What this task involves – Give the lines again exactly as they appear, beginning at the one with "Formularze inte" and ending at the last line of the records.

*** Opening of Listed entries ***

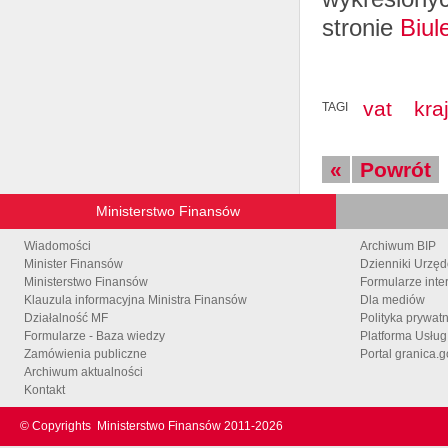
stronie
Biul
vat
kra
TAGI
«
Powrót
Ministerstwo Finansów
Wiadomości
Archiwum BIP
Minister Finansów
Dzienniki Urzę
Ministerstwo Finansów
Formularze inte
Klauzula informacyjna Ministra Finansów
Dla mediów
Działalność MF
Polityka prywat
Formularze - Baza wiedzy
Platforma Usłu
Zamówienia publiczne
Portal granica.g
Archiwum aktualności
Kontakt
© Copyrights
Ministerstwo Finansów 2011-
2026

*** Close of Listed entries ***

Reply –
Formularze inte
Klauzula informacyjna Ministra Finansów
Dla mediów
Działalność MF
Polityka prywat
Formularze - Baza wiedzy
Platforma Usłu
Zamówienia publiczne
Portal granica.g
Archiwum aktualności
Kontakt
© Copyrights
Ministerstwo Finansów 2011-
2026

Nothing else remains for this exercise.